I"VE BEEEN MISSING MY DEAREST BOY,
not being able to see him for 2 weeeks.
this sure sucks.
not really talking for 1 week.
i was being all tioo sad and teary while talking to him last night.
cause i cant talk to him today- he's got water training and yadadaddad.
whyyyy am i soooo lucky all the time.
anywayyyy
i beeen having a gooood weeek.
meeting all my babes, doing what we did.
meeting my naddles whooo's just sooo busy
I LOVE YOU
I LOVE YOU ALL.
stay happy.
smile and pray.
till then,
bye.
unglam loveee i got what was promised.
im happy, but feeeling it now already.
whats more by the end of 2 weeks.
i'm gonna miss my babybunch.
i cant really talk to him while im there. maybe a few times.
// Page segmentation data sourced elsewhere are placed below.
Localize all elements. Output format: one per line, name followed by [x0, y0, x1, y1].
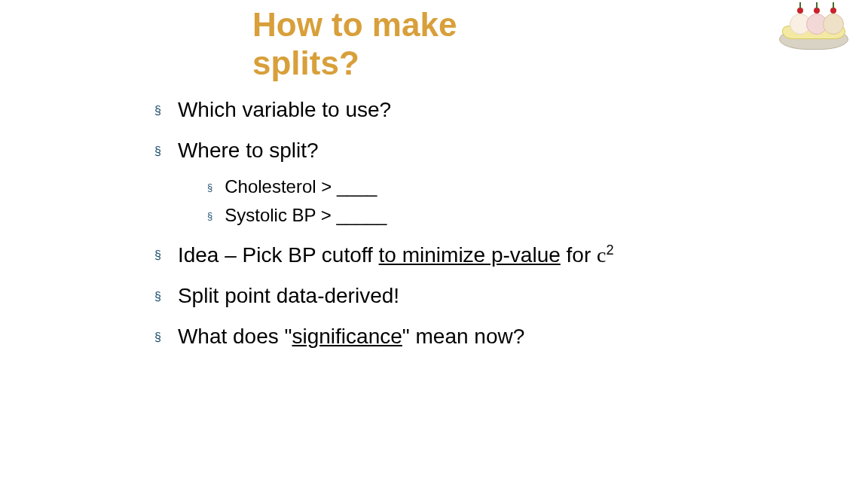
- sub-bullet-item: § Cholesterol > ____: [207, 176, 833, 197]
- cherry-icon: [814, 8, 820, 14]
- text-part: Idea – Pick BP cutoff: [178, 243, 379, 267]
- sub-bullet-item: § Systolic BP > _____: [207, 205, 833, 226]
- bullet-item: § Which variable to use?: [154, 98, 833, 122]
- title-line-2: splits?: [252, 44, 359, 81]
- bullet-marker-icon: §: [154, 145, 161, 158]
- bullet-item: § What does "significance" mean now?: [154, 325, 833, 349]
- title-line-1: How to make: [252, 6, 457, 43]
- bullet-marker-icon: §: [154, 104, 161, 117]
- bullet-item: § Split point data-derived!: [154, 284, 833, 308]
- cherry-icon: [830, 8, 836, 14]
- underlined-text: significance: [292, 325, 402, 348]
- superscript: 2: [606, 242, 613, 258]
- banana-split-image: [772, 0, 854, 60]
- slide: How to make splits? § Which variable to …: [0, 0, 868, 488]
- bullet-text: Idea – Pick BP cutoff to minimize p-valu…: [178, 242, 833, 267]
- bullet-text: Split point data-derived!: [178, 284, 833, 308]
- bullet-marker-icon: §: [207, 210, 212, 221]
- bullet-marker-icon: §: [154, 331, 161, 344]
- underlined-text: to minimize p-value: [379, 243, 561, 267]
- sub-bullet-text: Cholesterol > ____: [225, 176, 377, 197]
- text-part: " mean now?: [402, 325, 524, 348]
- bullet-item: § Idea – Pick BP cutoff to minimize p-va…: [154, 242, 833, 267]
- cherry-icon: [797, 8, 803, 14]
- bullet-marker-icon: §: [154, 249, 161, 262]
- bullet-text: Where to split?: [178, 139, 833, 163]
- bullet-list: § Which variable to use? § Where to spli…: [154, 98, 833, 365]
- sub-bullet-text: Systolic BP > _____: [225, 205, 387, 226]
- bullet-marker-icon: §: [154, 290, 161, 303]
- bullet-marker-icon: §: [207, 181, 212, 193]
- stem-icon: [816, 2, 818, 8]
- bullet-item: § Where to split?: [154, 139, 833, 163]
- text-part: for: [561, 243, 597, 267]
- bullet-text: Which variable to use?: [178, 98, 833, 122]
- stem-icon: [833, 2, 834, 8]
- sub-bullet-group: § Cholesterol > ____ § Systolic BP > ___…: [207, 176, 833, 226]
- scoop-icon: [823, 14, 844, 35]
- bullet-text: What does "significance" mean now?: [178, 325, 833, 349]
- slide-title: How to make splits?: [252, 6, 457, 82]
- chi-symbol: c: [597, 243, 606, 267]
- text-part: What does ": [178, 325, 292, 348]
- stem-icon: [799, 2, 801, 8]
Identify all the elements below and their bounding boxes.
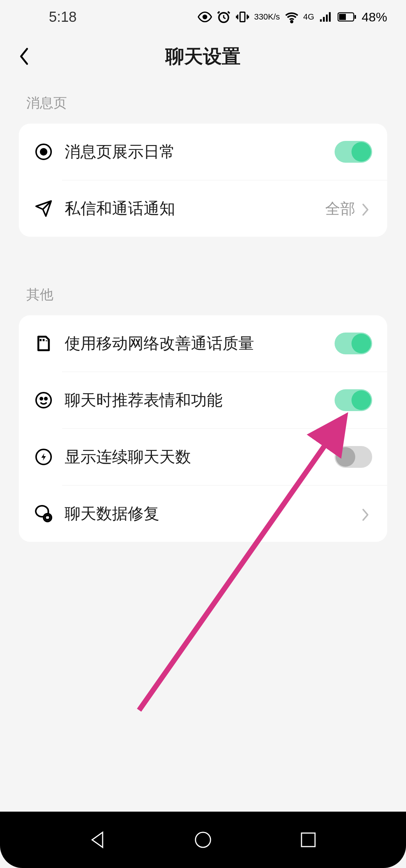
send-icon bbox=[34, 199, 53, 218]
svg-point-14 bbox=[40, 398, 42, 400]
toggle-daily-display[interactable] bbox=[335, 141, 372, 163]
row-label: 使用移动网络改善通话质量 bbox=[65, 333, 335, 354]
status-time: 5:18 bbox=[49, 9, 77, 25]
row-data-repair[interactable]: 聊天数据修复 bbox=[19, 485, 387, 542]
svg-rect-10 bbox=[354, 15, 356, 19]
navigation-bar bbox=[0, 812, 406, 868]
wifi-icon bbox=[285, 10, 299, 24]
row-value: 全部 bbox=[325, 198, 355, 219]
svg-point-0 bbox=[203, 15, 207, 19]
card-messages: 消息页展示日常 私信和通话通知 全部 bbox=[19, 124, 387, 237]
card-other: 使用移动网络改善通话质量 聊天时推荐表情和功能 显示连续聊天天数 bbox=[19, 315, 387, 542]
smiley-icon bbox=[34, 390, 53, 410]
row-label: 消息页展示日常 bbox=[65, 141, 335, 162]
row-daily-display[interactable]: 消息页展示日常 bbox=[19, 124, 387, 180]
toggle-mobile-quality[interactable] bbox=[335, 333, 372, 354]
network-type: 4G bbox=[303, 13, 314, 21]
row-label: 聊天时推荐表情和功能 bbox=[65, 390, 335, 411]
svg-point-12 bbox=[41, 149, 47, 155]
row-label: 聊天数据修复 bbox=[65, 503, 361, 524]
svg-rect-9 bbox=[339, 14, 346, 20]
nav-back-button[interactable] bbox=[86, 829, 109, 851]
svg-rect-5 bbox=[323, 17, 325, 22]
alarm-icon bbox=[217, 10, 231, 24]
row-emoji-suggest[interactable]: 聊天时推荐表情和功能 bbox=[19, 372, 387, 428]
svg-rect-21 bbox=[301, 833, 315, 847]
row-streak-days[interactable]: 显示连续聊天天数 bbox=[19, 429, 387, 485]
section-label-messages: 消息页 bbox=[0, 75, 406, 124]
section-label-other: 其他 bbox=[0, 237, 406, 315]
bolt-circle-icon bbox=[34, 447, 53, 467]
chat-repair-icon bbox=[34, 504, 53, 523]
nav-recent-button[interactable] bbox=[297, 829, 320, 851]
heart-circle-icon bbox=[34, 142, 53, 162]
vibrate-icon bbox=[235, 10, 250, 24]
back-button[interactable] bbox=[15, 41, 34, 71]
chevron-right-icon bbox=[361, 203, 372, 214]
battery-percent: 48% bbox=[362, 10, 387, 24]
svg-rect-7 bbox=[329, 12, 331, 21]
toggle-emoji-suggest[interactable] bbox=[335, 389, 372, 411]
row-label: 私信和通话通知 bbox=[65, 198, 325, 219]
svg-point-3 bbox=[291, 21, 292, 23]
svg-rect-6 bbox=[326, 15, 328, 22]
signal-icon bbox=[319, 10, 333, 24]
row-mobile-quality[interactable]: 使用移动网络改善通话质量 bbox=[19, 315, 387, 372]
network-speed: 330 K/s bbox=[254, 13, 280, 21]
toggle-streak-days[interactable] bbox=[335, 446, 372, 468]
page-title: 聊天设置 bbox=[165, 44, 241, 69]
svg-rect-2 bbox=[240, 12, 245, 21]
status-icons: 330 K/s 4G 48% bbox=[198, 10, 387, 24]
chevron-right-icon bbox=[361, 508, 372, 519]
header: 聊天设置 bbox=[0, 38, 406, 75]
nav-home-button[interactable] bbox=[192, 829, 214, 851]
sim-icon bbox=[34, 334, 53, 353]
svg-point-15 bbox=[45, 398, 47, 400]
row-label: 显示连续聊天天数 bbox=[65, 446, 335, 467]
svg-point-13 bbox=[36, 393, 51, 408]
battery-icon bbox=[338, 11, 357, 23]
row-dm-notifications[interactable]: 私信和通话通知 全部 bbox=[19, 180, 387, 237]
svg-rect-4 bbox=[320, 19, 322, 21]
status-bar: 5:18 330 K/s 4G bbox=[0, 0, 406, 34]
eye-icon bbox=[198, 10, 212, 24]
svg-point-20 bbox=[195, 832, 211, 847]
cant see him for 2 weeks yet again.
nonetheless i had a fun filled weekend.
going for lunch in town on sat and slacking,
the birthdays
and slacking again with johnny
sunday with the family,
changi village
met him later
going out with his family
with something that happned and freaked me out the most.
meeting nurul to slack and for dinner and some catching up.
im so touched by this one's thoughts def.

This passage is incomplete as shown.